Statistically optimal analysis of the extended-system adaptive biasing force (eABF) method


2022-07-13

Andreas Hulm, Johannes C. B. Dietschreit and Christian Ochsenfeld

J. Chem. Phys. 157, 024110, 2022

https://doi.org/10.1063/5.0095554

The extended-system adaptive biasing force (eABF) method and its newer variants offer rapid exploration of the configuration space of chemical systems. Instead of directly applying the ABF bias to collective variables, they are harmonically coupled to fictitious particles, which separates the problem of enhanced sampling from that of free energy estimation. The prevalent analysis method to obtain the potential of mean force (PMF) from eABF is thermodynamic integration. However, besides the PMF, most information is lost as the unbiased probability of visited configurations is never recovered.
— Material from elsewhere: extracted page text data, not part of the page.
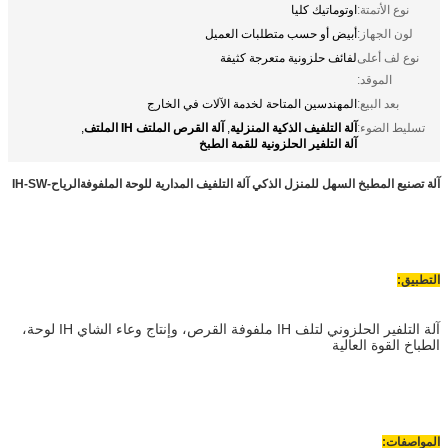
يك كليا
أو حسب متطلبات العميل
حلزونية متعرجة كثيفة
سين المتاحة لخدمة الآلات في الخارج
لفيف الذكية المنزلية
آلة القرص الملتف IH الملتف
,
,
لفير الحلزونية للقمة الطبخ
للمنزل الذكي آلة التلفيف المدارية للوحة الملفوفة
الرياح-IH-SW
آلة التلفير الحلزوني لتلف IH ملفوفة القرص، وإنتاج وعاء الشاي IH لوحة،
In this contribution, we show how statistical weights of individual frames can be computed using the Multistate Bennett’s Acceptance Ratio (MBAR), putting the post-processing of eABF on one level with other frequently used sampling methods. In addition, we apply this formalism to the prediction of nuclear magnetic resonance shieldings, which are very sensitive to molecular geometries and often require extensive sampling. The results show that the combination of enhanced sampling by means of extended-system dynamics with the MBAR estimator is a highly useful tool for the calculation of ensemble properties. Furthermore, the extension of the presented scheme to the recently published Gaussian-accelerated molecular dynamics eABF hybrid is straightforward and approximation free.